That's a great point and the number two upwork Has the same trap effect like you were describing where That's a marketplace And you can run a really successful business on upwork But then find yourself with no customers if Upwork was to dry up or there was no leads coming in because you may not have this magical offer, you were just in the right place at the right time.
And I think you kind of explained, you know, a little bit of my experience where I didn't get to that point, but I saw it coming when the Ukraine war happened and they cut off all the Russian contingents, everybody, and I thought, that would really suck if that was me. If I, if my entire business was just Upwork and you're doing a couple million through Upwork, and then that goes away you've established nothing.

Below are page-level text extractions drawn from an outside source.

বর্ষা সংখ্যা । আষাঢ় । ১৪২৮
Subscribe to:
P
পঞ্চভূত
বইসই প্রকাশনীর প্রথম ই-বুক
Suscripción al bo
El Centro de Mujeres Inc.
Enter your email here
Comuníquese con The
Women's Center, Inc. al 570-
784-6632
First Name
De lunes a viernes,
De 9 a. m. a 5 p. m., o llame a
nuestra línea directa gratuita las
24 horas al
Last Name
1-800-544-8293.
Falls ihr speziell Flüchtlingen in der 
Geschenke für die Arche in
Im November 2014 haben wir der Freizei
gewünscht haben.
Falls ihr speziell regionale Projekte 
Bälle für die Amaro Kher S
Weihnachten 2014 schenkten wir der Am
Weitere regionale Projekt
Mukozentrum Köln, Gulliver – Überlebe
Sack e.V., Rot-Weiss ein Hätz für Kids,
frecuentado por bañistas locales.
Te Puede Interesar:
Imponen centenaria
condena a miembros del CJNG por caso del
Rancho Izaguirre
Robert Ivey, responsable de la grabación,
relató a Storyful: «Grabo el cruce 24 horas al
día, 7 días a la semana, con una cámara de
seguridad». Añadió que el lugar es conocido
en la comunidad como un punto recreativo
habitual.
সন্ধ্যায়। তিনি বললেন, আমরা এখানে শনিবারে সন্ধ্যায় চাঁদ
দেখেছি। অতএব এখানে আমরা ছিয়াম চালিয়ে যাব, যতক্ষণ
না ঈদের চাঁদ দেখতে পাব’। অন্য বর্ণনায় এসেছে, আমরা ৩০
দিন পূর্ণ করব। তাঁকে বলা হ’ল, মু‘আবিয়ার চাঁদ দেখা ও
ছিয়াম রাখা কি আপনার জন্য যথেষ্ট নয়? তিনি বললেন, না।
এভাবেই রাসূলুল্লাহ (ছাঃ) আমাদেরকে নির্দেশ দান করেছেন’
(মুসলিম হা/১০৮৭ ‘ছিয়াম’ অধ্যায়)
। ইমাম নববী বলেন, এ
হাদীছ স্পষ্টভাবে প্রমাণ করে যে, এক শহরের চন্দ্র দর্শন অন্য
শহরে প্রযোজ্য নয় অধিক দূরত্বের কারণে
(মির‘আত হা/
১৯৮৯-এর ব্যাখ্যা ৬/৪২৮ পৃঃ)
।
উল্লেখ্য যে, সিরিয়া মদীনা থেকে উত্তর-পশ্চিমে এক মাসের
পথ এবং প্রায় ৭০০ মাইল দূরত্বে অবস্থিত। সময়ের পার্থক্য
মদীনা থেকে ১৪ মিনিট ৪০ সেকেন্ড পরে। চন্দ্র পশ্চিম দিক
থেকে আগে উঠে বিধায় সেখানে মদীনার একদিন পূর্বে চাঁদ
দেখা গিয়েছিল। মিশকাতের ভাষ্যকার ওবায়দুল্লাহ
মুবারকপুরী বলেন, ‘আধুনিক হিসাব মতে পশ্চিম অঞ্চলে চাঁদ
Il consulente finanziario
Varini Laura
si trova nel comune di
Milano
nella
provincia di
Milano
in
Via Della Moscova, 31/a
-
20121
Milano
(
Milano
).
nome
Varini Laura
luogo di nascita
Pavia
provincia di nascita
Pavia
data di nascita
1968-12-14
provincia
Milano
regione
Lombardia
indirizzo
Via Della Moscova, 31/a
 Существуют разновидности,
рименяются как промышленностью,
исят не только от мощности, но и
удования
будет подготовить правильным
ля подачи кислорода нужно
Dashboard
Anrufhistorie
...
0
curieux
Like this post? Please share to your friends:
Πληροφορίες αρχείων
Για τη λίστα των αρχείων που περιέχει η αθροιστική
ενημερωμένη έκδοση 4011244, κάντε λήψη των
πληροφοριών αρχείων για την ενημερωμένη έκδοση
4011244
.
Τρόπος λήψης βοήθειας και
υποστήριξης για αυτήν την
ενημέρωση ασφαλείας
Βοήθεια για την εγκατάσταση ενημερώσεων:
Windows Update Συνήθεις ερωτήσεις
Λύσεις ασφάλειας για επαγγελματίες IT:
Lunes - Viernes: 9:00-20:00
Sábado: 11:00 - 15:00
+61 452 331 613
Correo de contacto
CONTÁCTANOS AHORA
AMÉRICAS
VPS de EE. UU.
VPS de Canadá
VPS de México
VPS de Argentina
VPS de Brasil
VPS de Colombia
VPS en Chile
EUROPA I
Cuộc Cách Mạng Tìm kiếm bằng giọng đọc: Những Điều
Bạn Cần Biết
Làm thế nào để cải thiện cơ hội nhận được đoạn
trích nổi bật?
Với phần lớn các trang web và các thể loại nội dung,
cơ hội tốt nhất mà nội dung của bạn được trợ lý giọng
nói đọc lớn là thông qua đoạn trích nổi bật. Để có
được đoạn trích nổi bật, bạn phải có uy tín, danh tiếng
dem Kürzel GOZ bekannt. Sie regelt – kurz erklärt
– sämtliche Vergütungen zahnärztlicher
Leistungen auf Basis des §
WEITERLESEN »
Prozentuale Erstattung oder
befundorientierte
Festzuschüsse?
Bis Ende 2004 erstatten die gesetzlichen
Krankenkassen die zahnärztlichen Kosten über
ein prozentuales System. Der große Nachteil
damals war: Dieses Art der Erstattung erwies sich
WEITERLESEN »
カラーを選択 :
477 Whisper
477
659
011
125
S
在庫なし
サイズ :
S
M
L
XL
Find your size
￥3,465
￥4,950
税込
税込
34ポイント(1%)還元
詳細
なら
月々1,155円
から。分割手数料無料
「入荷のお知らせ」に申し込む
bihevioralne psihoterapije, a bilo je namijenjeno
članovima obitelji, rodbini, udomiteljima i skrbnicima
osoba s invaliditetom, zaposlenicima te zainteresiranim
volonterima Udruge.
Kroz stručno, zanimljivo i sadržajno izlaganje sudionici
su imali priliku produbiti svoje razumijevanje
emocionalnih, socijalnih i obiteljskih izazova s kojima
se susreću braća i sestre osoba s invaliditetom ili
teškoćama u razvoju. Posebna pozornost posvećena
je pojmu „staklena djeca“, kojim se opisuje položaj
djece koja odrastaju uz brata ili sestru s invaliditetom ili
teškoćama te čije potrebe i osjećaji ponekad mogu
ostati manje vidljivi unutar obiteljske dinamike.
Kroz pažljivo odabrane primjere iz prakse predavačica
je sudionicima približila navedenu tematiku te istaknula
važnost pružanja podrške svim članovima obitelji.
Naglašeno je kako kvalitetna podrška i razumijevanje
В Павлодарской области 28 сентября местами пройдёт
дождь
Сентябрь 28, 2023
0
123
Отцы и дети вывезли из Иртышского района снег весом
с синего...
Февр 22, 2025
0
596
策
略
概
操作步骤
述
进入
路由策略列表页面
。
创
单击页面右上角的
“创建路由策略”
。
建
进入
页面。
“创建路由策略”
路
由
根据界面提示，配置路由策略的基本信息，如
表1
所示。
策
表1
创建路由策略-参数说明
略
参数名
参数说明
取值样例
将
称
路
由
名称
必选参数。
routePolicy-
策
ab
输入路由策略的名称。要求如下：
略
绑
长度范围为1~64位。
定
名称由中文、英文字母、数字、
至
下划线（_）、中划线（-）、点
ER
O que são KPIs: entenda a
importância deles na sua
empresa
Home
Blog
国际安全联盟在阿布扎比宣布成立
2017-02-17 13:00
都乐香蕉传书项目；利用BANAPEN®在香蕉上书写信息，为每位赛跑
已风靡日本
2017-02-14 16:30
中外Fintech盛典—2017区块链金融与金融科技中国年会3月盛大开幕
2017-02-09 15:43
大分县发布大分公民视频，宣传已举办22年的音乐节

You have no brand, you have no outreach like you're talking about, you have no kind of avenue to actually having a successful business. So I think, those are both really great points. so talk to me about, you guys do B2B sales and I'm curious, you know, again. Maybe like there's 500 million David Wongs.
[00:09:54] David: I feel like there's 500 million b2b lead generation services What really makes you guys different and how the hell did you figure out how you can stand out at all in this very? very crowded very, you know beat people over top of the head that we're here kind of space It's crowded. Any guy who thinks that they can find an automated, like, I could name 50 LinkedIn automation tools out of the top of my head and there's a new one popping up every day. A lot of people try those things, they kind of get burnt by that because they can't figure it out and they just assume that LinkedIn.
Legion doesn't work at all, period. And so, a lot of people that we talk to kind of come from that space, or they've worked with an agency or a freelancer who says that they can do this thing XYZ, maybe found them on Upwork, they don't deliver, you know, we get a, we deal with that fallout. and it's the majority of our clients actually come from that space, and the thing that really makes us stand out from our competitors when we have these conversations, is the fact that we don't just do the lead generation part, we actually care about your conversions, because at the day, people only stay with us if they actually make money, they make ROI from our campaigns.
Right. It may not be within the month, three months, or even half a year, depending on how long your sales cycle is. So for us, it's really important to get clear on, hey, how does, how long does it typically take for you to convert a lead, to an actual client? You know, some people could be six months, 12 months, especially in B2B, like the sales cycle is much longer, depending on how many levels 18 months.
So making it clear, and so they understand like, okay, great. If typically it takes you 18 months. You understand that if I got you a lead and a call on day one it you're not gonna get ROI Until probably month 18 and so setting those expectations really clear just that we're all on the same page in that sense there Okay, great.
Once that's set. The next thing that we look into is a okay, how do we? Reverse engineer their funnel to let them know and give them projections as to okay by this time in this day or this month Assuming that we booked this number of target calls for You should be able to make ROI by month nine, double your investment by month 13.
So, and you know, just really giving them realistic numbers and also, conservative numbers based on, you know, for example, especially if they've never done outbound sales before, and they say a lot of people come to us and say, Hey, you know, I can close one of two people, 50%. Okay, hold on. Is that inbound sales or is that through referrals?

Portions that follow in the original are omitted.